Vou dar uma olhadinha em outras opiniões. É sempre bom.
Leonard Maltin deu 3 estrelas em 4: “Ao mesmo tempo cômico e comovente, é uma descrição tremendamente honesta da natureza muitas vezes confusa da infância. Glanzelius está excelente no papel principal.”
No AllMovie, Karl Williams diz que o tom bem humorado, quase nostálgico do filme se mistura surpreendentemente bem com a história e as situações francas, pesadas, deixando uma impressão ao mesmo tempo inquietante e engraçada, um tributo à habilidade com que o filme é dirigido por Lasse Hallström. Ele informa também que o filme fez tremendo sucesso nos cinemas de arte das grandes cidades americanas.
O guia de Jean Tulard diz que é um filme caloroso que explora com muita ternura e pertinência os segredos da alma de um garoto. Jamais cai no melodramático – ao contrário, é um filme cheio de humor.
É isso aí. Um filme para ver e rever.
Minha Vida de Cachorro/Mitt Liv Som Hund
De Lasse Hallström, Suécia, 1985
Com Anton Glanzelius (Ingemar), Anki Liden (a mãe), Manfred Serner (Erik), Melinda Kinnaman (Saga), Tomas von Bromssen (o tio), Ing-Marie Carlsson (Berit), Kicki Rundgren (tia Ulla)

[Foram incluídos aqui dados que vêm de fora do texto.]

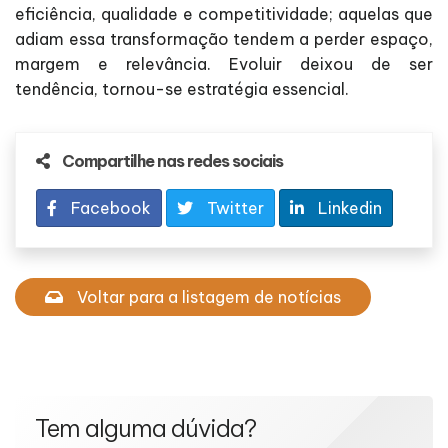
eficiência, qualidade e competitividade; aquelas que
adiam essa transformação tendem a perder espaço,
margem e relevância. Evoluir deixou de ser
tendência, tornou-se estratégia essencial.
Compartilhe nas redes sociais
Facebook
Twitter
Linkedin
Voltar para a listagem de notícias
Tem alguma dúvida?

Roteiro Lasse Hallström, Per Berglund, Brasse Brannstrom e Reidar Jonsson
Baseado no livro de Reidar Jonsson
Fotografia Rolf Lindström e Jörgen Persson
Música Björn Isfält
Produção Svensk Filmindustri e FilmTeknik
Cor, 101 min
R, ***1/2
Título em inglês: My Life as a Dog. Título na França: Ma Vie de Chien
O filme mais lindo que assisti em minha vida.
Minha cadela teve dois cães e eu botei o nome deles de ingemmar e sickan. E ainda tatuei em meu braço!
MARAVILHOSO!!
O preferido da Liv Tyler também… rsrsrrsr
UM dos filmes que marcaram a minha infância
Belissimo. Muito bem dosado e de muita sensibilidade. Para a galeria dos ótimo os filmes. Inesquecível.
A sua dissertação estava agradável até o momento em que você fez o comentário sobre o Lul4drão e aborto (porque aqueles que defendem aborto não foram abortados), que soou como positiva, e isso foi um balde de água fria . O Brasil estava na boca dos suecos neste período por causa da tentativa de implementação de politicas socialistas que fracassaram (graças a Deus), e a cultura brasileira não era de libertinagem da forma que é hoje em dia!